This document introduces how to install and configure MegaWise Docker.
Component | Configuration |
---|---|
GPU | NVIDIA Pascal or higher |
CPU | Intel CPU Sandy Bridge or higher |
RAM | 16 GB or higher |
Hard disk | 1 TB or higher |
Component | Version |
---|---|
Operating system | Ubuntu 16.04 or higher |
NVIDIA driver | 410 or higher. The latest version is recommended. |
Docker | 19.03 or higher |
NVIDIA Container Toolkit | 1.0.5-1 or higher |
-
Disable the Nouveau driver.
You must disable the Nouveau driver before installing the NVIDIA driver. Use the following command to check whether the Nouveau driver is enabled.
$ lsmod | grep nouveau
If the command returns any information about the Nouveau driver, you need to complete the following steps to disable the Nouveau driver:
-
Create the file
/etc/modprobe.d/blacklist-nouveau.conf
and add the following content:blacklist nouveau options nouveau modeset=0
-
Run the following command and reboot:
$ sudo update-initramfs -u $ sudo reboot
-
Confirm the Nouveau driver is disabled. The terminal does not return any information if the Nouveau driver is disabled.
$ lsmod | grep nouveau
If lsmod is not installed, you need to install lsmod before running the previous command.
$ sudo apt-get install lsmod
-
-
Download the latest NVIDIA driver installation file from NVIDIA driver download page.
Note: Installing or updating NVIDIA drivers comes with certain risks and may cause operating system crash.
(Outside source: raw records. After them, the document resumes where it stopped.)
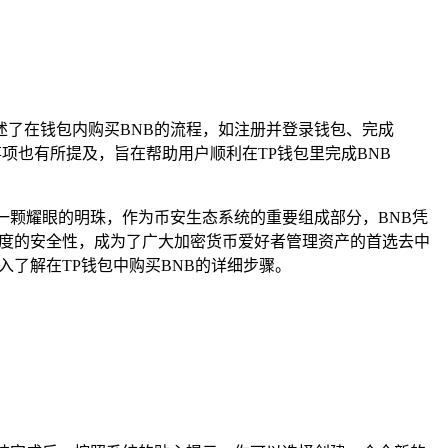
述了在钱包内购买BNB的流程，如注册并登录钱包、完成
项也有所提及，旨在帮助用户顺利在TP钱包里完成BNB
一颗耀眼的明珠，作为币安生态系统的重要组成部分，BNB凭
作和高度的安全性，成为了广大加密货币爱好者管理资产的首选去中
入了解在TP钱包中购买BNB的详细步骤。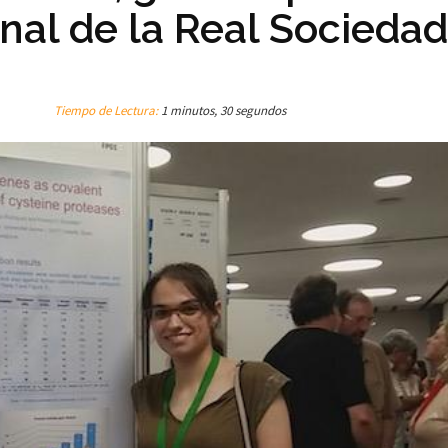
enal de la Real Socieda
Tiempo de Lectura:
1 minutos, 30 segundos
Please check whether your graphics card is compatible with the latest NVIDIA driver by visiting the NVIDIA driver download page in advance.
-
You must shut down the GUI before installing the NVIDIA driver. Press Ctrl+Alt+F1 to enter the CLI and run the following command to shut down the GUI:
$ sudo service lightdm stop
-
If you already have an NVIDIA driver installed, please remove the installed driver before installing a new one.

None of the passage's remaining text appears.